I got over my alarm clock woes, but had a fun bit of serendipity with the clock radio alarm this morning. The alarm went off just as DEVO was saying "Crack that whip!" Talk about a motivating start to the morning! "When a problem comes along, you must whip it!" And boy, do I need the whip cracked today. I have a freelance project I have to get done, and then those book revisions, and I also have revisions to do on that essay for the House book. Part of my problem with not getting work done yesterday was the fact that House wasn't on and I finally got frustrated and gave up on The Gilmore Girls. I usually do my freelance work while watching my Tuesday night TV, but without TV I worked on book revisions and forgot to do my radio scripts. Oops. I'm also almost done with my reading for judging the Rita awards. Then I have a book to read for a possible cover blurb, and then I can go back to reading for fun the things I want to read. Woo hoo!
The revisions are turning out to be challenging. I'm in two steps forward, one step back mode at the moment. I'll revise a chapter, then that night I'll think of something else to add to it, so I have to go back and do that chapter again. I'm also juggling input from both my editor and my agent, and while they generally comment on different things, there are times when they're in direct conflict. On a passage my agent highlighted as maybe being unnecessary and something I should consider cutting entirely, my editor had underlined it and written "love it!" in the margin. In those cases, I go with the one I agree with the most.
I'm also having to learn to stand up for myself better instead of just taking input. I come from a journalism and public relations background. When you're a journalist and your editor changes something in your story, unless it's a factual error and you have documentation showing that what the editor changed is wrong, you don't go protesting and refusing to make changes because you had a very specific reason for stating things that way. In public relations, the client gets final say, and when they make changes, the changes stay. But in this world, most of the edits are more suggestions. The author does have more freedom to consider and even reject suggestions. My instinct is to think, "Well, they said I have to change it." Then there's the competing instinct to get stubborn and refuse to change something because I had a very compelling reason for doing things that way, if only I could remember what it was. What I'm trying to do now is look at the suggestion, then re-read the part in question, imagine it changed, then weigh that against the way it is. Then I'll decide what to do. In this book, there was one scene where I thought taking the suggested approach would actually be better, but then there was another where I tried playing the scene out in my head in the new way, and it didn't work, so I didn't change it. There have been times when the suggestion is flat-out wrong, mostly because the person making the suggestion missed the point, and that's usually because I need to fix something that makes that point clearer. Whenever I see one of those "Huh?" suggestions, I try to find where the confusion arose and fix that. Often, I can see where the person making suggestions is going with an idea, and then I can find my own way of carrying it out.

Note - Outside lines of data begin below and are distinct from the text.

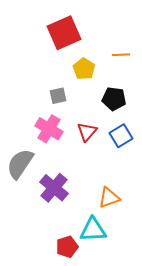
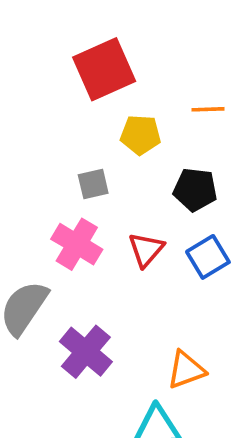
yellow pentagon: (84, 69) -> (141, 135), turned -30

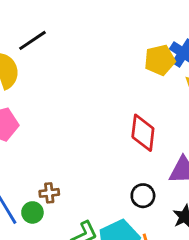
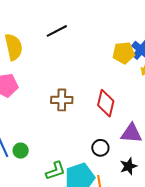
black line: (32, 40) -> (57, 31), moved
brown cross: (49, 193) -> (62, 100), moved, size x1.5

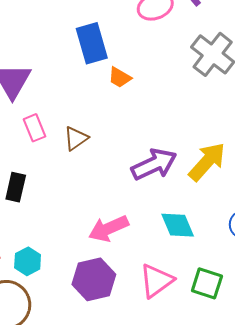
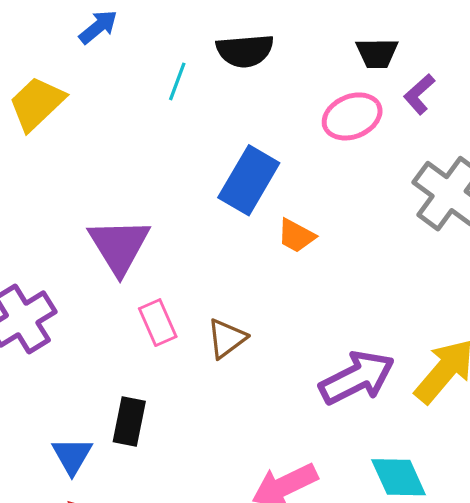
blue rectangle: (92, 43) -> (249, 180), turned 48

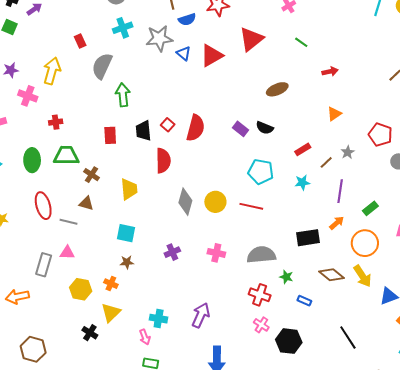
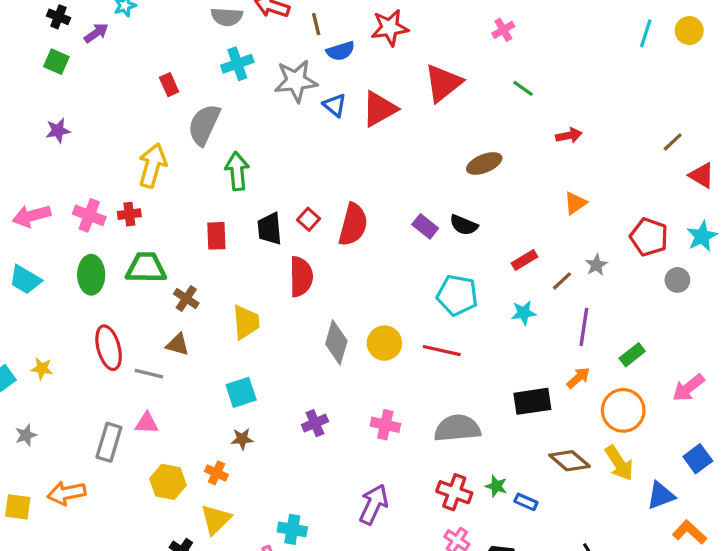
yellow arrow: (52, 71) -> (152, 165), moved
pink cross: (28, 96) -> (89, 215), moved
cyan square: (126, 233) -> (241, 392), turned -30
green star: (286, 277) -> (496, 486), moved
purple arrow: (201, 315) -> (374, 504), moved

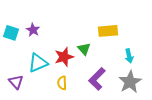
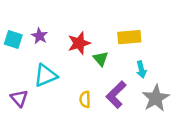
cyan arrow: (129, 56) -> (141, 69), moved
red star: (64, 57) -> (79, 43), moved
yellow semicircle: (62, 83) -> (85, 99), moved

There's something emotionally draining about this whole process, balancing what I want against what others want and what's best for the book. Today, I get to write a whole new scene to make better use of a secondary character and to provide a punch line for a joke it seems I've been setting up throughout the book but never did anything with. Sometimes I think my subconscious has ADD. It sets something up, weaves all the hints into place, and then it gets distracted by something shiny and forgets about it so that my conscious brain has to then recognize the pattern and complete it.
Now, in other news, we have prizes! I had four advance copies of Damsel Under Stress, and would you believe, I had four people who met their writing month goals! So, Jana, Miriam, tarysande and Melody need to e-mail me with their snail mail addresses (shanna@shannaswendson.com).
But wait, there's more! I got my hands on some more copies, so I did a drawing among the people who participated and gave me their results but who didn't quite meet their goals. parke_matru, you need to send me your mailing address, too.
I may have a couple more copies, so I'll have to figure out how to give those away.
I would ask that those of you who do get these advance copies not spill spoilers. And I really don't want to see them show up on eBay before the book is released. That would make me sad.